У Пайерлса также имелись мысли по поводу разделения изотопов. Он обратился за консультацией к Францу Симону, первоклассному химику[32]. Симон родился в Берлине, в еврейской семье, а во время Первой мировой войны был награжден Железным крестом 1-го класса. В 1933 году Линдеман сумел вытащить его из Германии и привезти ученого в Оксфорд. Для получения урана-235 Фриш считал лучшим вариантом термодиффузию по методу Клузиуса-Дикеля из-за его простоты. Однако Симон и Пайерлс не были полностью уверены в эффективности этого метода. По мнению первого, лучших результатов можно добиться, прибегнув к газовой диффузии — пропустив газ через пористую мембрану. Пайерлс отправил Томсону письмо, в котором настаивал на том, чтобы консультативная группа обратилась к Симону за помощью, а затем написал Лин- деману. Симон и Пайерлс лично встретились с ним в июне 1940 года. Пайерлс не смог разобрать ворчание Линдемана, однако посчитал, что убедить его все-таки удалось.
Мод Рей Кент
Мейтнер, которая находилась тогда в Стокгольме, обратила внимание на статью Сегре, опубликованную в Physical Review. В статье ученый писал о том, что ему не удалось обнаружить у неизвестного вещества с периодом распада 2,3 дня никаких аналогий с химическими свойствами рения. Сегре высказывал предположение, что это вещество — простой осколок деления ядра[33]. Мейтнер же была убеждена: это — «элемент-93».
Однако, чтобы экспериментально доказать свою правоту, ей требовалось иметь под рукой устройство для получения нейтронов. Остаток зимы она провела, терпеливо ожидая того дня, когда наконец заработает построенный Сигбаном циклотрон. Так ничего и не дождавшись, она отправилась в Копенгаген, в институт Бора, где циклотрон был в рабочем состоянии. На место она прибыла 8 апреля 1940 года после полудня.

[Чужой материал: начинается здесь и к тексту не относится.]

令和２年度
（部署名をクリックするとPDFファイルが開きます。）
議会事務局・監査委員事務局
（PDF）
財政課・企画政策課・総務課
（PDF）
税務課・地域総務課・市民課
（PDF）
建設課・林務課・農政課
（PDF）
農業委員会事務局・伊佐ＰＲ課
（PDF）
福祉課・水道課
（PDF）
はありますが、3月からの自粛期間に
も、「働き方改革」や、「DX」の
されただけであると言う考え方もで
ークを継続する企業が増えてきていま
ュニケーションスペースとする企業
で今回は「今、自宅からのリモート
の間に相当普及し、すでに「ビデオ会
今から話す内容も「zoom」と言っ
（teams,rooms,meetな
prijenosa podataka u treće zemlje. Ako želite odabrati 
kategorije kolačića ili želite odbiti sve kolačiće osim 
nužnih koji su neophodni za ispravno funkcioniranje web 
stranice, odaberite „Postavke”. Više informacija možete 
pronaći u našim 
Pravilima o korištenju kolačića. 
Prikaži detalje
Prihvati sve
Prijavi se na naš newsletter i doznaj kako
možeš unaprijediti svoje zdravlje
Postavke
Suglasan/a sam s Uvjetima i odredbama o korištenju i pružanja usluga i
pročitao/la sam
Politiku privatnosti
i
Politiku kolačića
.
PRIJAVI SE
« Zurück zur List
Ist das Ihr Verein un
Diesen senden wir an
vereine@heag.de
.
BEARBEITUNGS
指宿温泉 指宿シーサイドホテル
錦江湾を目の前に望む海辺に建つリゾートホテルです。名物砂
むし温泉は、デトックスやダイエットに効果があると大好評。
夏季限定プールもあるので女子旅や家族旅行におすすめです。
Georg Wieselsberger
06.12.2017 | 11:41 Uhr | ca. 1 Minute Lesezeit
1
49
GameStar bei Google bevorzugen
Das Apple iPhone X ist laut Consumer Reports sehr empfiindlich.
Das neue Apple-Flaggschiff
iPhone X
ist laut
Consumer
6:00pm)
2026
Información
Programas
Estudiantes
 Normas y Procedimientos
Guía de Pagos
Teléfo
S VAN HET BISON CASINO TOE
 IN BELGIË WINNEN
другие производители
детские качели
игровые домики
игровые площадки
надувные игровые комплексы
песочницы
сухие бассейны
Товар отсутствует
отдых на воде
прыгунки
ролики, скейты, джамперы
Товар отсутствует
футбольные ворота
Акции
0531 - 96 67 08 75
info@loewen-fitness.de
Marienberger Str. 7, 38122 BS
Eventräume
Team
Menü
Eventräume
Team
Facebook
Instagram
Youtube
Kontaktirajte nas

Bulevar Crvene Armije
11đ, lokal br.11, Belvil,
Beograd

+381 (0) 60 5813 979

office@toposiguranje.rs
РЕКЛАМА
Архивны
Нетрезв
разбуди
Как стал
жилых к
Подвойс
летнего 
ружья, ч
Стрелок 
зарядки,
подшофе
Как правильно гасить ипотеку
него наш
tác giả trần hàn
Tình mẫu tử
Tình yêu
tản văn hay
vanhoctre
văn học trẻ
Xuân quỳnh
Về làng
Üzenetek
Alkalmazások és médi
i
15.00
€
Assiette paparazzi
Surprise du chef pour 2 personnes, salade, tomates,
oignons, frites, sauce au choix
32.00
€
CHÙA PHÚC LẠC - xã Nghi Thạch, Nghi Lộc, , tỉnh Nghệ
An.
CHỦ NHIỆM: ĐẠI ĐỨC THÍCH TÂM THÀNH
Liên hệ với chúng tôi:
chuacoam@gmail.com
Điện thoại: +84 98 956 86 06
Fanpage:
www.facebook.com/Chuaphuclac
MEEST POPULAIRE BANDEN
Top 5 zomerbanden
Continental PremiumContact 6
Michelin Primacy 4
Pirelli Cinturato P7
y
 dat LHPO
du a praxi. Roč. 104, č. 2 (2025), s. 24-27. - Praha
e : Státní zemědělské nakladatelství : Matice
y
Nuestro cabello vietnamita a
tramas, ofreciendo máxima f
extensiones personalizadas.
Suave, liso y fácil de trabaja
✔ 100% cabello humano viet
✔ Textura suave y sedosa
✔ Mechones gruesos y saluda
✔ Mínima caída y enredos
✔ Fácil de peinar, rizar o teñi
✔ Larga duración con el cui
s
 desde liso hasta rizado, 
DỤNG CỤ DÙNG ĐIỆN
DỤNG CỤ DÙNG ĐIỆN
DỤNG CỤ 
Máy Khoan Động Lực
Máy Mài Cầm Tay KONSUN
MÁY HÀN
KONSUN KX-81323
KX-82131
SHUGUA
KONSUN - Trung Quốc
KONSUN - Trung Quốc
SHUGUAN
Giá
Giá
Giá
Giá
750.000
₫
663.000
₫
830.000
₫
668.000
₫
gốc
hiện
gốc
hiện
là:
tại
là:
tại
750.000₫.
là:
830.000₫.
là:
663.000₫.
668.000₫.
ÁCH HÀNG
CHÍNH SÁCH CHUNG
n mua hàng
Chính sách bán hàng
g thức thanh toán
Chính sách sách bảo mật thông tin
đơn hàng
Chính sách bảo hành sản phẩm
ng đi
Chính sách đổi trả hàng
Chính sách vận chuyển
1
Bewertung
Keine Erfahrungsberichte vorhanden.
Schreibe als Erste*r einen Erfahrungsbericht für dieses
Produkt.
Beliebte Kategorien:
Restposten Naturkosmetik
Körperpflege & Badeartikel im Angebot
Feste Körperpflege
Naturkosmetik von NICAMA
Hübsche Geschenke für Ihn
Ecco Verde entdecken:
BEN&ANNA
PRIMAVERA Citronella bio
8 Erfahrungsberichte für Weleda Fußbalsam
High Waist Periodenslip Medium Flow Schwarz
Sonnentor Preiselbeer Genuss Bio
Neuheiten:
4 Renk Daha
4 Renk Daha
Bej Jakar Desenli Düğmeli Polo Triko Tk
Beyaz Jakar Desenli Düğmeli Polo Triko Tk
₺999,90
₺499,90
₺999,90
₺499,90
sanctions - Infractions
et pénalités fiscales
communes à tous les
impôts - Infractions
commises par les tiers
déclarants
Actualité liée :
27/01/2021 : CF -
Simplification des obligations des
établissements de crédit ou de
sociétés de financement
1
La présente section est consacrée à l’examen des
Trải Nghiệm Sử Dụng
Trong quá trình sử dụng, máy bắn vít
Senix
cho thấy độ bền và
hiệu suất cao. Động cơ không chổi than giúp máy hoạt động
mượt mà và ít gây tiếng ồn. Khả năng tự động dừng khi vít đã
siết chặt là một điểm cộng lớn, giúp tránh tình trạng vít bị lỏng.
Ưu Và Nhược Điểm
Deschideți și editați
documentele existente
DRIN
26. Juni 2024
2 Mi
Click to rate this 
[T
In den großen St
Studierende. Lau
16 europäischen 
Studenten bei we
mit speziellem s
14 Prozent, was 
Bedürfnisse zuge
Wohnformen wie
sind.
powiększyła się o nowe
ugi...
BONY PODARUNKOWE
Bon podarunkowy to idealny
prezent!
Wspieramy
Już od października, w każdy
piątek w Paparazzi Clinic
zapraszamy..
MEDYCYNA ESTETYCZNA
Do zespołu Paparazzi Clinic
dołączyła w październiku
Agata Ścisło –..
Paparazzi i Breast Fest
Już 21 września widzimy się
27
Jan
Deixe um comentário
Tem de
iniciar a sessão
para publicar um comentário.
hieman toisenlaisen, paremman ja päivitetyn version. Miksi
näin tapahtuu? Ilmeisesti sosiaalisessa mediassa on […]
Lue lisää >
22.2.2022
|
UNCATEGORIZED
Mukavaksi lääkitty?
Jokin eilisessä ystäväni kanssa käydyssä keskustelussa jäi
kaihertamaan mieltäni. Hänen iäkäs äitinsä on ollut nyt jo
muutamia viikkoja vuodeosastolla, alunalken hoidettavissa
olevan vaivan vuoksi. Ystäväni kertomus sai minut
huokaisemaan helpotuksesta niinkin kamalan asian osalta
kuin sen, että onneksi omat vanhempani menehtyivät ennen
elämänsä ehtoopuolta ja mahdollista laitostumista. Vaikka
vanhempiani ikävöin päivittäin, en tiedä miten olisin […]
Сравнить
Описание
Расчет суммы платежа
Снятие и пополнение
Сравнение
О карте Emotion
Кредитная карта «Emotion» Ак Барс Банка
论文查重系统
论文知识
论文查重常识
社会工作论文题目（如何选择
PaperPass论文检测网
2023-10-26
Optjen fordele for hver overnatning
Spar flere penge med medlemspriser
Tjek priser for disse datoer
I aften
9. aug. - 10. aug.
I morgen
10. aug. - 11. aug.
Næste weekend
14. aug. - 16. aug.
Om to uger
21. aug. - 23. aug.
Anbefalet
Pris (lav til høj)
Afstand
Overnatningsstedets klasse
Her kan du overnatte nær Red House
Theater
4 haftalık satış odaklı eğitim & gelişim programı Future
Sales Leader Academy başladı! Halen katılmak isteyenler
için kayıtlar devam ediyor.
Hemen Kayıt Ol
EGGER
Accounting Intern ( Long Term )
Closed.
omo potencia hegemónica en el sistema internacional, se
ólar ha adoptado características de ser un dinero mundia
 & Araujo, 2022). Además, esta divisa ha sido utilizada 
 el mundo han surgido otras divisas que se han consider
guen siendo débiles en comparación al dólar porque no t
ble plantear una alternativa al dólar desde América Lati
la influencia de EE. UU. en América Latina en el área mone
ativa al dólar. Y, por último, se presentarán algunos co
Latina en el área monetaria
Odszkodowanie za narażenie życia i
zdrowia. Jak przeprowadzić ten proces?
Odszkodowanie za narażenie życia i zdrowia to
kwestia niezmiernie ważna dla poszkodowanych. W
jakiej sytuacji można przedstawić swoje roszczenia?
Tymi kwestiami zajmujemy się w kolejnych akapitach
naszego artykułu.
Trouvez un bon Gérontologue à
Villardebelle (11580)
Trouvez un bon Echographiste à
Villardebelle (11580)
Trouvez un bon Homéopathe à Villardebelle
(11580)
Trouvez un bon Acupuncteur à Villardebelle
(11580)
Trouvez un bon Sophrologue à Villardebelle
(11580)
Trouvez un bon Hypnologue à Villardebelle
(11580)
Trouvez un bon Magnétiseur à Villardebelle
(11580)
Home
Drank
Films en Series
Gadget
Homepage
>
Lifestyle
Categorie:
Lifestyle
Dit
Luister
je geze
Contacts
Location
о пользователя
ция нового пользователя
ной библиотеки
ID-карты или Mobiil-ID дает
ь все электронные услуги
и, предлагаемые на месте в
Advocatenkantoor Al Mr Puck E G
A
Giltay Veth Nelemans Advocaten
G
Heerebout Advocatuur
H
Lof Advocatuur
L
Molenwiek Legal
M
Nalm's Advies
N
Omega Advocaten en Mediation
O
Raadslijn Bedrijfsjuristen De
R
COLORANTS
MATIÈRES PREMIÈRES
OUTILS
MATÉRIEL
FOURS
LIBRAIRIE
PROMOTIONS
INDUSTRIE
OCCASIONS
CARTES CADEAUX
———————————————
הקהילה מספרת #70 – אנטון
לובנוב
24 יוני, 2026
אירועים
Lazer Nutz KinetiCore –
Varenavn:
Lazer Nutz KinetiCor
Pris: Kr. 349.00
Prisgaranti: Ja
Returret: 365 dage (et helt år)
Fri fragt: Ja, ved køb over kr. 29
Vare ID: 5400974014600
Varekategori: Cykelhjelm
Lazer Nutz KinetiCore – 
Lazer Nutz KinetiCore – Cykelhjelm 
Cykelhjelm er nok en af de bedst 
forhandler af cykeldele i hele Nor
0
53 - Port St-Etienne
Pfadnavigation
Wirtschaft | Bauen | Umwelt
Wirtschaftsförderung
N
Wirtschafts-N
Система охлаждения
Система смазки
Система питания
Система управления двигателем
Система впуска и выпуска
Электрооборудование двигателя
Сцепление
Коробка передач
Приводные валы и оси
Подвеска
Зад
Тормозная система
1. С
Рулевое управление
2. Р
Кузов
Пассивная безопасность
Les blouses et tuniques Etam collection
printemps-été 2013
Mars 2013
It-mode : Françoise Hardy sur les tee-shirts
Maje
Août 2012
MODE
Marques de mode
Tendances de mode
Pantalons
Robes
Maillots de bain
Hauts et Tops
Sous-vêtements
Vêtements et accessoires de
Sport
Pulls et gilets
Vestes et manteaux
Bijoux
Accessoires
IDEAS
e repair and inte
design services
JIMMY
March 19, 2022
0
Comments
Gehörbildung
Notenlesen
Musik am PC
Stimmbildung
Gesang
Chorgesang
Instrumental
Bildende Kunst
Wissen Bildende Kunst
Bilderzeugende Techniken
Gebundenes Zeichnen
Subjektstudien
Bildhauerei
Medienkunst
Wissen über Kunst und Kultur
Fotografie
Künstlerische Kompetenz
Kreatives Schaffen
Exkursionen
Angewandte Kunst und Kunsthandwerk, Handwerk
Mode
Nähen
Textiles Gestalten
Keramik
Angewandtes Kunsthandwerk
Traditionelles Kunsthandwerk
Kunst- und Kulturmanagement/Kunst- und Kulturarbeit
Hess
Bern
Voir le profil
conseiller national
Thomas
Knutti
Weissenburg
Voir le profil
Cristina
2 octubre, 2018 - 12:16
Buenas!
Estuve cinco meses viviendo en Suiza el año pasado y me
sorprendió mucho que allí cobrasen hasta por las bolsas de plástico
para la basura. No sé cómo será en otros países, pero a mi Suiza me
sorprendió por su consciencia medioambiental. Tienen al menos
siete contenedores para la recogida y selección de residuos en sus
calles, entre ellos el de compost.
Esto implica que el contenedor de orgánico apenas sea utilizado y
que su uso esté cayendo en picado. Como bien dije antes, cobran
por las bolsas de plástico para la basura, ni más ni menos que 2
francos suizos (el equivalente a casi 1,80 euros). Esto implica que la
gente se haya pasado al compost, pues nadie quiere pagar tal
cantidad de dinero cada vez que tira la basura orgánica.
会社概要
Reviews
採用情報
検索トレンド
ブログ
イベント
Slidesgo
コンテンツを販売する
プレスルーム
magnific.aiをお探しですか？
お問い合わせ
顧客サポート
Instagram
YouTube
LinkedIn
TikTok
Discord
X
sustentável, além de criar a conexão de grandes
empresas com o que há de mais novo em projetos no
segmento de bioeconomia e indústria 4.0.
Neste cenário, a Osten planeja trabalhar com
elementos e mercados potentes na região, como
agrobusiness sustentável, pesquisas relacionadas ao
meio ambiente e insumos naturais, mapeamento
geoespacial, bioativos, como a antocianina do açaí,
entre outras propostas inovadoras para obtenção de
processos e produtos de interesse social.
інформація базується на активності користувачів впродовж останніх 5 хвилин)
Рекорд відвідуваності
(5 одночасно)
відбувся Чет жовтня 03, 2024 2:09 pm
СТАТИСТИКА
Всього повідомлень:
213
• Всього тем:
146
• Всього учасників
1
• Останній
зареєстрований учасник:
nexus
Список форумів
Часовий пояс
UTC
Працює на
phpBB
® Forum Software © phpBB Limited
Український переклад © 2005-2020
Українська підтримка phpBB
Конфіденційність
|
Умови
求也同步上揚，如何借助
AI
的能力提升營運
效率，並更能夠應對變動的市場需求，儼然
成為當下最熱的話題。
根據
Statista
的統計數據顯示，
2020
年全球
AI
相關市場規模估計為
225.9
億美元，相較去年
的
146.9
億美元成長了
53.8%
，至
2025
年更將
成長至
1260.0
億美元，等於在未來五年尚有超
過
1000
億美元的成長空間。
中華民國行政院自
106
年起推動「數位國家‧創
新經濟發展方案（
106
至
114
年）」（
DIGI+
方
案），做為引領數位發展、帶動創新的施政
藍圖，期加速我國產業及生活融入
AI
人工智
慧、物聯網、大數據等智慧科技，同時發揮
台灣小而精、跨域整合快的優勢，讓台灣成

Бор в то время находился в Норвегии, завершая свою лекционную поездку. Тем вечером его пригласили к королю Хо- кону VII на ужин, на котором царила весьма мрачная атмосфера. Король, да и все правительственные чиновники были в очень подавленном настроении, понимая реальную угрозу вторжения на территорию их страны германских войск. Ночным поездом Бор выехал в Копенгаген. Ночью его разбудили датские полицейские, которые сообщили, что началась оккупация Дании. Той же ночью в Копенгагене Мейтнер проснулась от рева немецких аэропланов у себя над головой.
Дания получила право на самоуправление, бывшее, однако, пустой формальностью. Датское правительство согласилось сотрудничать с оккупационными силами в обмен на неприкосновенность 8000 евреев, проживавших на территории страны, и это условие несказанно взбесило Гитлера. Таким образом, в Дании, хотя она и была оккупирована, Мейтнер ничего не угрожало, и она пробыла там еще три недели, а затем вернулась в Стокгольм. Незадолго до ее отъезда Бор попросил Лизу, как только она будет на месте, отправить британскому физику Оуэну Ричардсону телеграмму, в которой сообщалось, что Нильс и его жена Маргарет в добром здравии, но не в самом лучшем расположении духа.